1. In the time of the patriarchs—Arabian tribes. The Arabs first appear in the Bible in the Table of Nations in Genesis 10 and in other early genealogies. Among the descendants of Cush (10:7), the following are located in Arabia: Seba, Havilah, Sabtah, Sheba, and Dedan. The descendants of Joktan, who was of the line of Shem, include the following names which have been attached to places in Arabia: Hazarmaveth, Uzal, Sheba, Ophir, and Havilah (10:25-29). The names of some of the descendants of Nahor are associated with tribes or areas in N Arabia: Uz, Buz, Chesed (the sing. of the name whose pl. is tr. Chaldeans), and Hazo (22:20-23). Of the descendants of Abraham by Keturah (25:1-4), Sheba is usually associated with S Arabia and the following with N Arabia: Medan, Midian, Shuah, and Dedan. Most of the names of the descendants of Ishmael (25:13-16) refer to tribes or places in NW Arabia, namely: Nebaioth, Kedar, Dumah, Massa, Tema, and Kedemah. The Arab genealogists also trace their own ancestry back to Ishmael and Abraham.

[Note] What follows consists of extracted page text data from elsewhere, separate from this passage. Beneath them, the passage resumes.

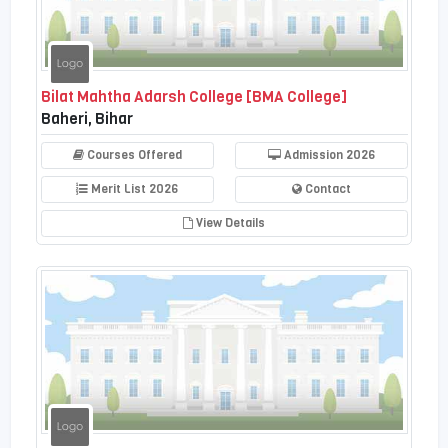
Bilat Mahtha Adarsh College [BMA College]
Baheri, Bihar
Courses Offered
Admission 2026
Merit List 2026
Contact
View Details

The earliest Biblical incident involving Israelites and Arabs is the selling of Joseph by his brothers to Arab merchants, who took him to Egypt and sold him there (37:25-28; 39:1). These merchants are called Ishmaelites, which is a general name for Arabs, and they also are called Midianites (37:28), their specific Arab tribe (cf. Judg 6:1; 8:24).

2. In the time of Moses—the Midianites. Moses, after killing an Egyp., fled to Midian, an area and a tribe in NW Arabia, and stayed there many years (Exod 2:15). There he married Zipporah, the daughter of Reuel (also called Jethro), the priest of Midian. As a typical Arab, Reuel had flocks (2:16), and Moses adapted to Arab life by tending these flocks (3:1). After the Exodus, the Israelites in the wilderness had to fight Arab tribes such as the Amalekites (17:8-15).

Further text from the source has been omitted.